Population variance: σ² = (1/N) × Σ(xᵢ - μ)²
Sample variance:     s² = (1/(n-1)) × Σ(xᵢ - x̄)²
Different formula — n-1 corrects for bias (Bessel's correction)

Why n-1?
  Using x̄ (sample mean) instead of μ (true mean) introduces bias
  The sample mean is already the "best fit" to the sample
  This underestimates variance — dividing by n-1 corrects it
  For large n: n vs n-1 barely matters
  For small n (n<30): the correction is significant

In Python

Python
import numpy as np

data = [12, 15, 14, 10, 13, 16, 11]

# Population statistics (you have ALL the data)
pop_mean = np.mean(data)
pop_std  = np.std(data, ddof=0)    # ddof=0: divide by N
pop_var  = np.var(data, ddof=0)

# Sample statistics (your data is a sample  use these by default in ML)
sample_mean = np.mean(data)         # same formula
sample_std  = np.std(data, ddof=1)  # ddof=1: divide by n-1
sample_var  = np.var(data, ddof=1)

print(f"Pop std: {pop_std:.3f}")     # 1.871
print(f"Sample std: {sample_std:.3f}")  # 2.082

# Pandas default is sample (ddof=1)  correct for most ML use
import pandas as pd
s = pd.Series(data)
print(s.std())   # 2.082  sample std
print(s.std(ddof=0))  # 1.871  population std

Sampling in Machine Learning

Python
# Train/test split: sample from your dataset for evaluation
from sklearn.model_selection import train_test_split

# This gives you a sample-based estimate of generalisation performance
X_train, X_test, y_train, y_test = train_test_split(
    X, y, test_size=0.2, random_state=42
)

# Bootstrap sampling: resample with replacement to estimate variance
import numpy as np

def bootstrap_confidence_interval(
    data: np.ndarray,
    stat_fn,      # e.g., np.mean
    n_bootstrap: int = 1000,
    confidence: float = 0.95,
) -> tuple[float, float]:
    bootstrap_stats = []
    for _ in range(n_bootstrap):
        sample = np.random.choice(data, size=len(data), replace=True)
        bootstrap_stats.append(stat_fn(sample))
    
    alpha = 1 - confidence
    lower = np.percentile(bootstrap_stats, alpha / 2 * 100)
    upper = np.percentile(bootstrap_stats, (1 - alpha / 2) * 100)
    return float(lower), float(upper)

# Example: 95% CI for model accuracy
accuracies = np.array([0.82, 0.79, 0.84, 0.81, 0.83])  # from k-fold
ci = bootstrap_confidence_interval(accuracies, np.mean)
print(f"Accuracy: {np.mean(accuracies):.3f} (95% CI: {ci[0]:.3f} – {ci[1]:.3f})")

Sampling Bias

Sampling bias: the sample is not representative of the population

Examples in ML:
  Selection bias: training on hospital data from a single centre;
    model performs poorly on patients from other hospitals
  Temporal bias: training on 2020 data, deploying in 2026 — distribution shift
  Survivorship bias: training on discharged patients only;
    excludes patients who died (different risk profile)
  Label bias: crowdsourced labels from a non-representative annotator pool

Clinical example:
  AF trial: male patients aged 65–80 in a single UK centre
  Population: all AF patients globally, including women, younger patients,
  different ethnicities, different comorbidities
  Model trained on this sample may not generalise to the full population

Interview Answer

"A population is the complete set you care about; a sample is a subset from which you estimate population parameters.
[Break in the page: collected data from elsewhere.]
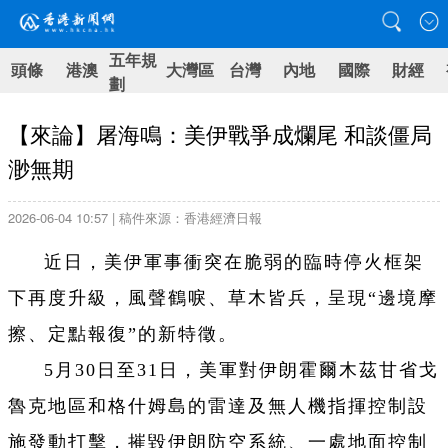
五年規
頭條
港澳
大灣區
台灣
內地
國際
財經
劃
【來論】屠海鳴：美伊戰爭成爛尾 和談僵局
渺無期
2026-06-04 10:57 | 稿件來源：香港經濟日報
近日，美伊軍事衝突在脆弱的臨時停火框架
下再度升級，風聲鶴唳、草木皆兵，呈現“邊境摩
擦、定點報復”的新特徵。
5月30日至31日，美軍對伊朗霍爾木茲甘省戈
魯克地區和格什姆島的雷達及無人機指揮控制設
施發動打擊，摧毀伊朗防空系統、一處地面控制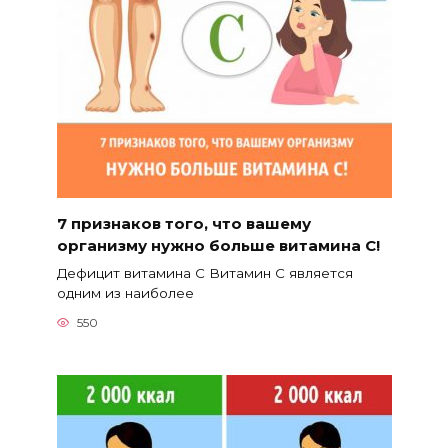
7 признаков того, что вашему
организму нужно больше витамина С!
Дефицит витамина С Витамин С является
одним из наиболее
550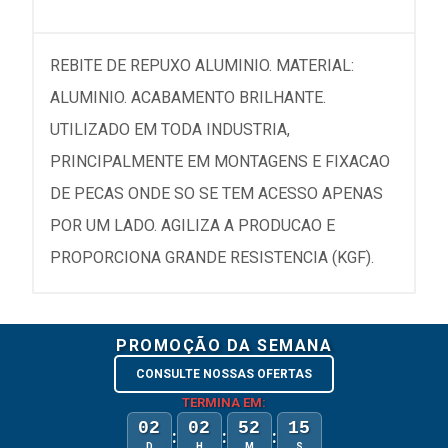
REBITE DE REPUXO ALUMINIO. MATERIAL:
ALUMINIO. ACABAMENTO BRILHANTE.
UTILIZADO EM TODA INDUSTRIA,
PRINCIPALMENTE EM MONTAGENS E FIXACAO
DE PECAS ONDE SO SE TEM ACESSO APENAS
POR UM LADO. AGILIZA A PRODUCAO E
PROPORCIONA GRANDE RESISTENCIA (KGF).
PROMOÇÃO DA SEMANA
CONSULTE NOSSAS OFERTAS
TERMINA EM:
02
02
52
15
:
:
:
D
H
M
S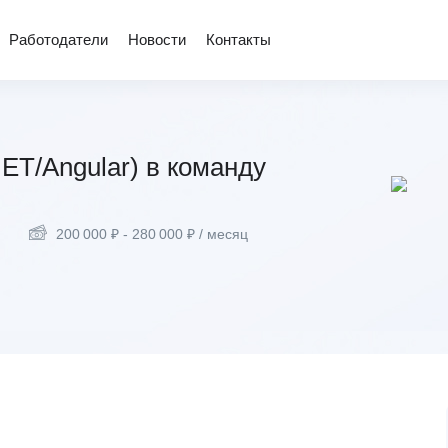
Работодатели
Новости
Контакты
NET/Angular) в команду
200 000
₽
-
280 000
₽
/ месяц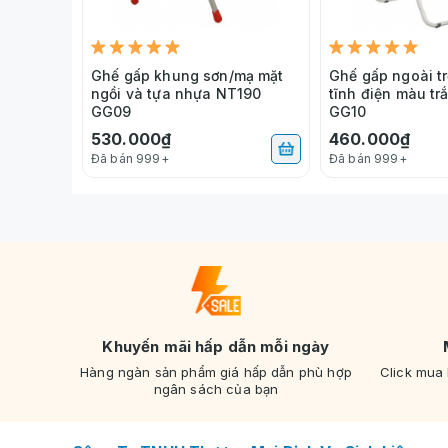
Ghế gấp khung sơn/mạ mặt
Ghế gấp ngoài tr
ngồi và tựa nhựa NT190
tĩnh điện màu t
GG09
GG10
530.000₫
460.000₫
Đã bán 999+
Đã bán 999+
Khuyến mãi hấp dẫn mỗi ngày
Hàng ngàn sản phẩm giá hấp dẫn phù hợp
Click mua
ngân sách của bạn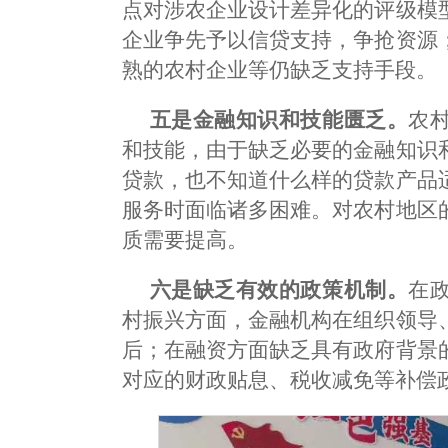
点对涉农企业设计差异化的评级模
企业争先予以信贷支持，争抢资源
熟的农村企业等仍缺乏支持手段。
五是金融知识和技能匮乏。
农
和技能，由于缺乏必要的金融知识
贷款，也不知道什么样的贷款产品
服务时面临诸多困难。对农村地区
质需要提高。
六是缺乏有效的政策机制。
在
村振兴方面，金融机构在组织领导
后；在融资方面缺乏具有政府背景
对应的财政贴息、税收减免等补偿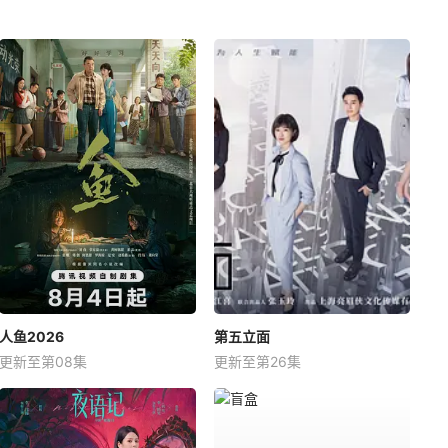
人鱼2026
第五立面
更新至第08集
更新至第26集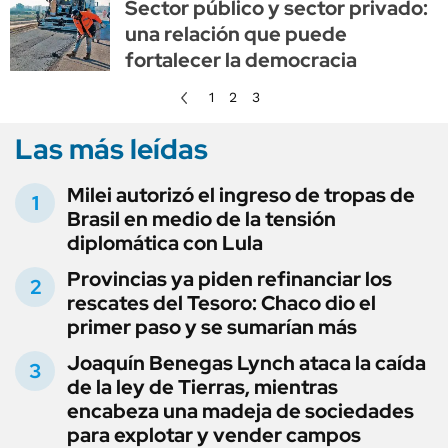
Sector público y sector privado:
una relación que puede
fortalecer la democracia
1
2
3
Las más leídas
Milei autorizó el ingreso de tropas de
Brasil en medio de la tensión
diplomática con Lula
Provincias ya piden refinanciar los
rescates del Tesoro: Chaco dio el
primer paso y se sumarían más
Joaquín Benegas Lynch ataca la caída
de la ley de Tierras, mientras
encabeza una madeja de sociedades
para explotar y vender campos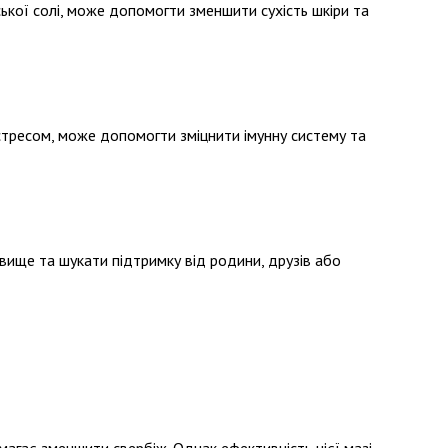
ької солі, може допомогти зменшити сухість шкіри та
стресом, може допомогти зміцнити імунну систему та
вище та шукати підтримку від родини, друзів або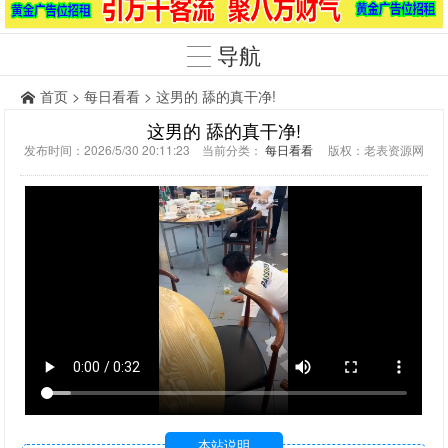
导航
首页
>
每日看看
> 这男的 舔的真干净!
这男的 舔的真干净!
发布时间：2026/5/30 20:11:23 当前分类：
每日看看
版权：老表资源网
本站说明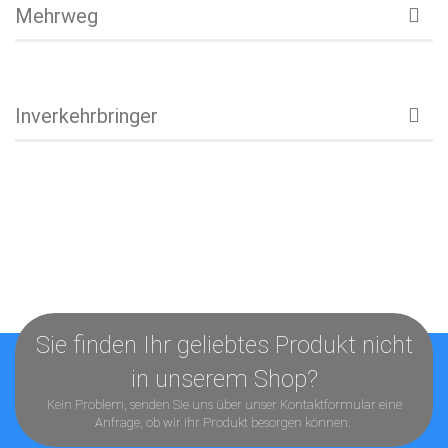
Mehrweg
Inverkehrbringer
Sie finden Ihr geliebtes Produkt nicht
in unserem Shop?
Kein Problem, senden Sie uns über unser
Kontaktformular
eine
Anfrage, ob wir Ihr Produkt besorgen können.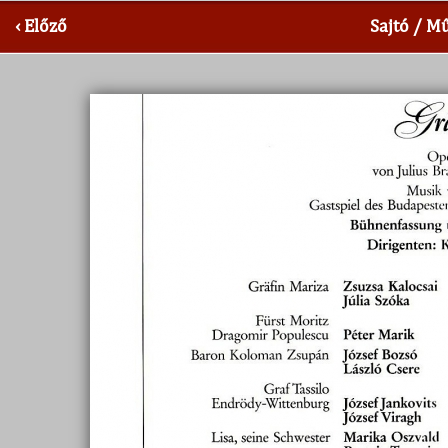
‹ Előző
Sajtó / M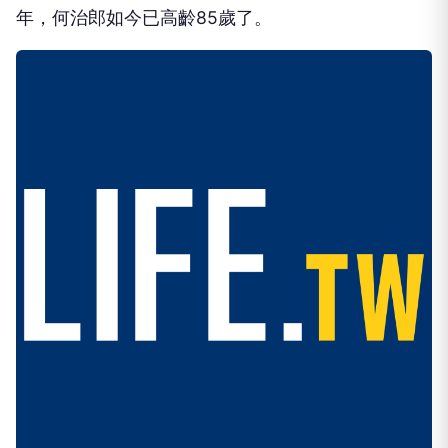
年，何治郎如今已高齡85歲了。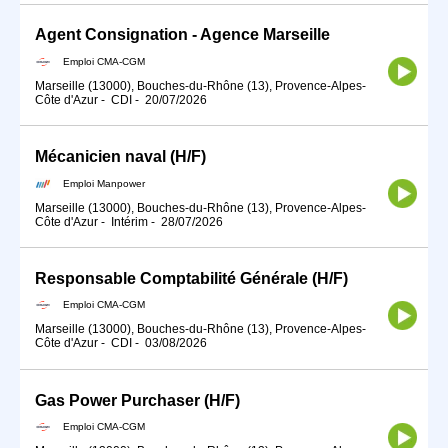
Agent Consignation - Agence Marseille
Emploi CMA-CGM
Marseille (13000), Bouches-du-Rhône (13), Provence-Alpes-
Côte d'Azur
-
CDI
-
20/07/2026
Mécanicien naval (H/F)
Emploi Manpower
Marseille (13000), Bouches-du-Rhône (13), Provence-Alpes-
Côte d'Azur
-
Intérim
-
28/07/2026
Responsable Comptabilité Générale (H/F)
Emploi CMA-CGM
Marseille (13000), Bouches-du-Rhône (13), Provence-Alpes-
Côte d'Azur
-
CDI
-
03/08/2026
Gas Power Purchaser (H/F)
Emploi CMA-CGM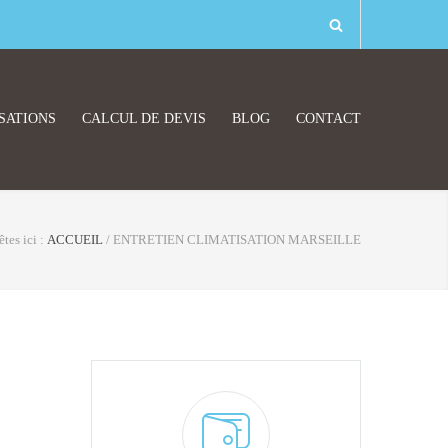
SATIONS
CALCUL DE DEVIS
BLOG
CONTACT
tes ici :
ACCUEIL
/
ENTRETIEN CLIMATISATION MARSEILLE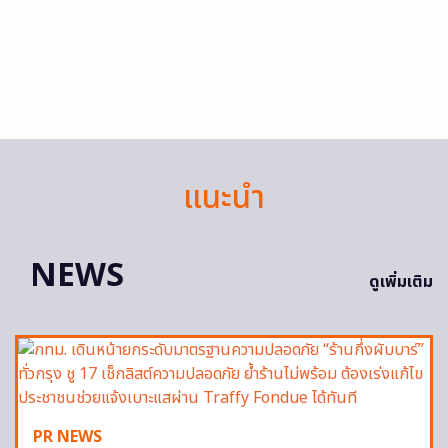
แนะนำ
NEWS
ดูเพิ่มเติม
PR NEWS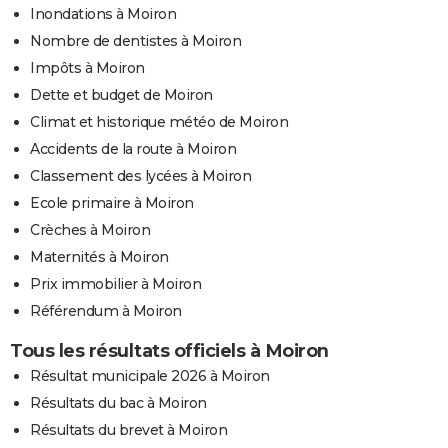
Inondations à Moiron
Nombre de dentistes à Moiron
Impôts à Moiron
Dette et budget de Moiron
Climat et historique météo de Moiron
Accidents de la route à Moiron
Classement des lycées à Moiron
Ecole primaire à Moiron
Crèches à Moiron
Maternités à Moiron
Prix immobilier à Moiron
Référendum à Moiron
Tous les résultats officiels à Moiron
Résultat municipale 2026 à Moiron
Résultats du bac à Moiron
Résultats du brevet à Moiron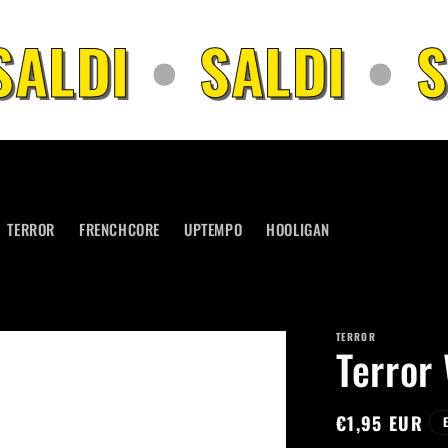
ALDI
•
SALDI
•
S
TERROR
FRENCHCORE
UPTEMPO
HOOLIGAN
TERROR
Terror
Prezzo
€1,95 EUR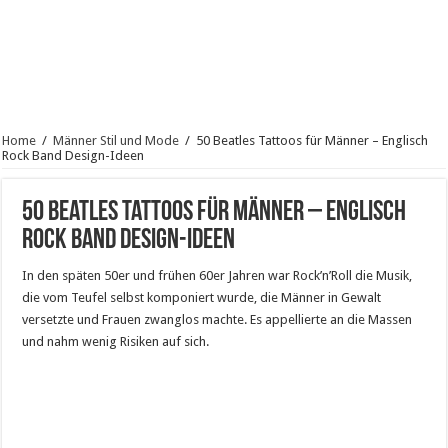
Home
/
Männer Stil und Mode
/
50 Beatles Tattoos für Männer – Englisch
Rock Band Design-Ideen
50 Beatles Tattoos für Männer – Englisch
Rock Band Design-Ideen
In den späten 50er und frühen 60er Jahren war Rock’n’Roll die Musik,
die vom Teufel selbst komponiert wurde, die Männer in Gewalt
versetzte und Frauen zwanglos machte. Es appellierte an die Massen
und nahm wenig Risiken auf sich.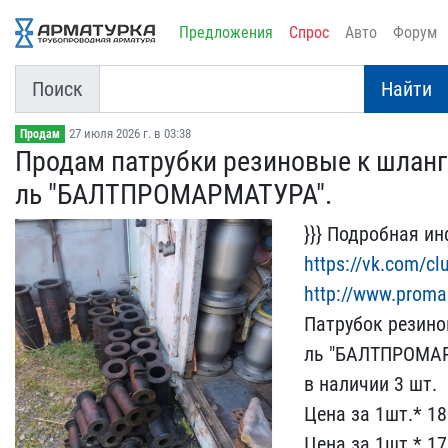
Предложения
Спрос
Авто
Форум
Поиск
Найти
27 июля 2026 г. в 03:38
Продам
Продам патрубки резиновы​е к шланг
ль "Б​АЛТПРОМАРМАТУРА".
}}} Подробная ин
https://vk.c​om/c
http://w​ww.prom
Па​трубок резино
ль "БАЛТП​РОМА
в наличии 3​ шт.
Цена за 1шт.* 18
Цена за 1шт.* 17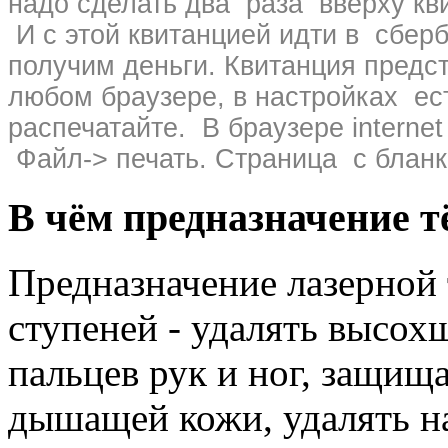
надо сделать два раза вверху кви
И с этой квитанцией идти в сбер
получим деньги. Квитанция предс
любом браузере, в настройках ес
распечатайте. В браузере interne
Файл-> печать. Страница с бланк
В чём предназначение т
Предназначение лазерной 
ступеней - удалять высох
пальцев рук и ног, защищ
дышащей кожи, удалять н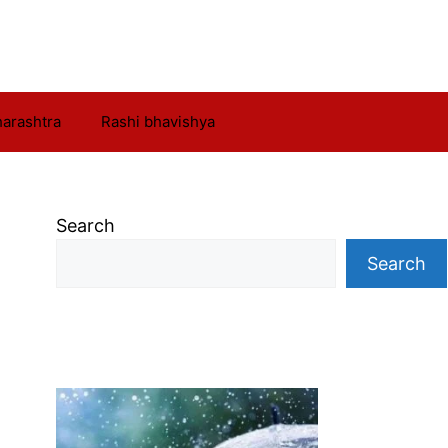
arashtra
Rashi bhavishya
Search
Search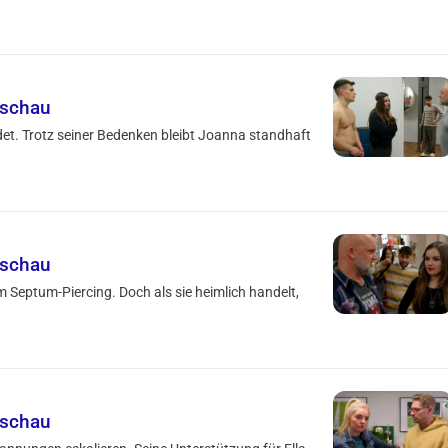
rschau
ndet. Trotz seiner Bedenken bleibt Joanna standhaft
rschau
 Septum-Piercing. Doch als sie heimlich handelt,
rschau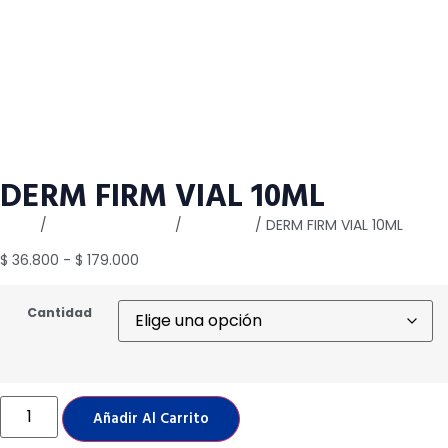
DERM FIRM VIAL 10ML
Inicio
/
Ampollas y Viales
/
Dermclar
/ DERM FIRM VIAL 10ML
$
36.800
-
$
179.000
Cantidad
Añadir Al Carrito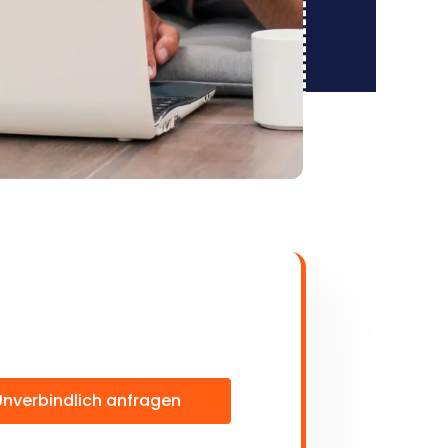
Unverbindlich anfragen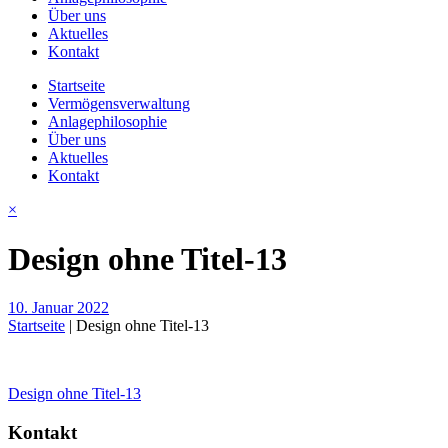
Über uns
Aktuelles
Kontakt
Startseite
Vermögensverwaltung
Anlagephilosophie
Über uns
Aktuelles
Kontakt
×
Design ohne Titel-13
10. Januar 2022
Startseite
|
Design ohne Titel-13
Beitragsnavigation
Design ohne Titel-13
Kontakt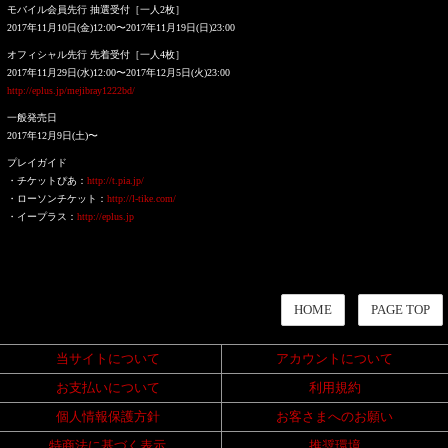
モバイル会員先行 抽選受付［一人2枚］
2017年11月10日(金)12:00〜2017年11月19日(日)23:00
オフィシャル先行 先着受付［一人4枚］
2017年11月29日(水)12:00〜2017年12月5日(火)23:00
http://eplus.jp/mejibray1222bd/
一般発売日
2017年12月9日(土)〜
プレイガイド
・チケットぴあ：
http://t.pia.jp/
・ローソンチケット：
http://l-tike.com/
・イープラス：
http://eplus.jp
HOME
PAGE TOP
当サイトについて
アカウントについて
お支払いについて
利用規約
個人情報保護方針
お客さまへのお願い
特商法に基づく表示
推奨環境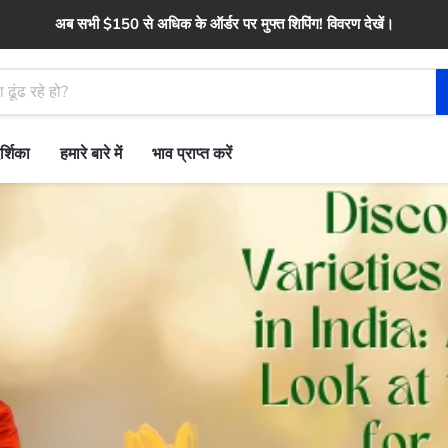
अब सभी $150 से अधिक के ऑर्डर पर मुफ्त शिपिंग! विवरण देखें।
र्शिका
हमारे बारे में
भाव प्राप्त करें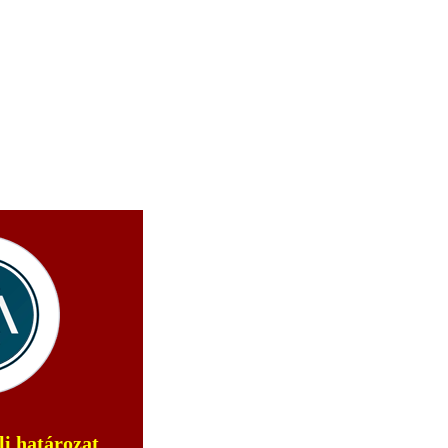
li határozat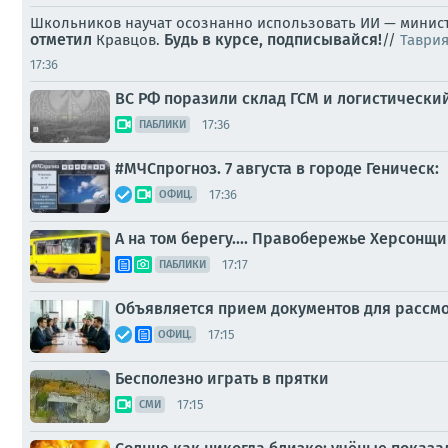
Школьников научат осознанно использовать ИИ — министр
отметил
Будь в курсе, подписывайся!
Кравцов.
//
Таврия
17:36
ВС РФ поразили склад ГСМ и логистически
17:36
ПАБЛИКИ
#МЧСпрогноз. 7 августа в городе Геническ:
17:36
ОФИЦ.
А на том берегу.... Правобережье Херсонщ
17:17
ПАБЛИКИ
Объявляется прием документов для рассм
17:15
ОФИЦ.
Бесполезно играть в прятки
17:15
СМИ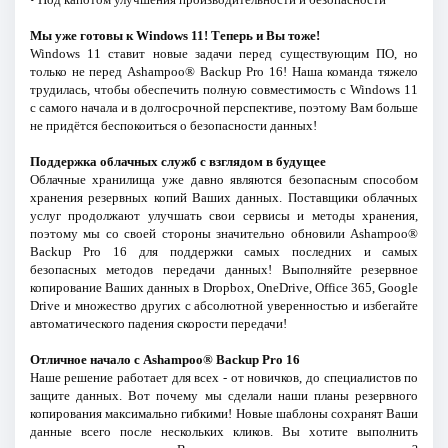
Мы уже готовы к Windows 11! Теперь и Вы тоже!
Windows 11 ставит новые задачи перед существующим ПО, но
только не перед Ashampoo® Backup Pro 16! Наша команда тяжело
трудилась, чтобы обеспечить полную совместимость с Windows 11
с самого начала и в долгосрочной перспективе, поэтому Вам больше
не придётся беспокоиться о безопасности данных!
Поддержка облачных служб с взглядом в будущее
Облачные хранилища уже давно являются безопасным способом
хранения резервных копий Ваших данных. Поставщики облачных
услуг продолжают улучшать свои сервисы и методы хранения,
поэтому мы со своей стороны значительно обновили Ashampoo®
Backup Pro 16 для поддержки самых последних и самых
безопасных методов передачи данных! Выполняйте резервное
копирование Ваших данных в Dropbox, OneDrive, Office 365, Google
Drive и множество других с абсолютной уверенностью и избегайте
автоматического падения скорости передачи!
Отличное начало с Ashampoo® Backup Pro 16
Наше решение работает для всех - от новичков, до специалистов по
защите данных. Вот почему мы сделали наши планы резервного
копирования максимально гибкими! Новые шаблоны сохранят Ваши
данные всего после нескольких кликов. Вы хотите выполнить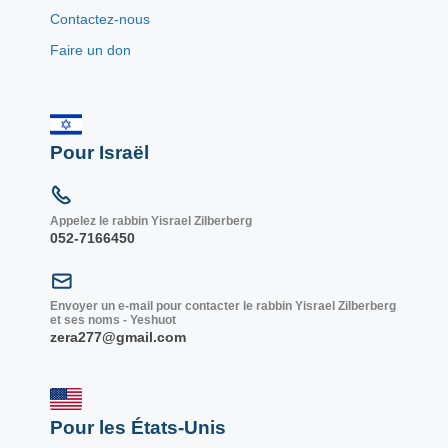
Contactez-nous
Faire un don
Pour Israël
Appelez le rabbin Yisrael Zilberberg
052-7166450
Envoyer un e-mail pour contacter le rabbin Yisrael Zilberberg
et ses noms - Yeshuot
zera277@gmail.com
Pour les États-Unis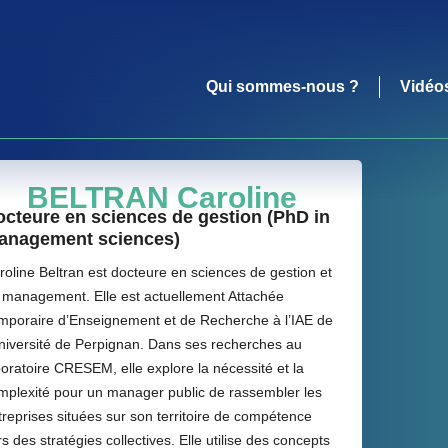
Qui sommes-nous ?
Vidéo
BELTRAN Caroline
cteure en sciences de gestion (PhD in
anagement sciences)
roline Beltran est docteure en sciences de gestion et
 management. Elle est actuellement Attachée
mporaire d’Enseignement et de Recherche à l’IAE de
Université de Perpignan. Dans ses recherches au
boratoire CRESEM, elle explore la nécessité et la
mplexité pour un manager public de rassembler les
treprises situées sur son territoire de compétence
s des stratégies collectives. Elle utilise des concepts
The key formula difference: sample variance divides by n-1 (Bessel's correction) rather than n, because using the sample mean as a proxy for the true mean underestimates variance. In ML this matters in two ways: always use sample formulas when computing statistics on training data (it's a sample of all possible data); and be aware of sampling bias — if the training sample is unrepresentative of the deployment population, model performance will not generalise."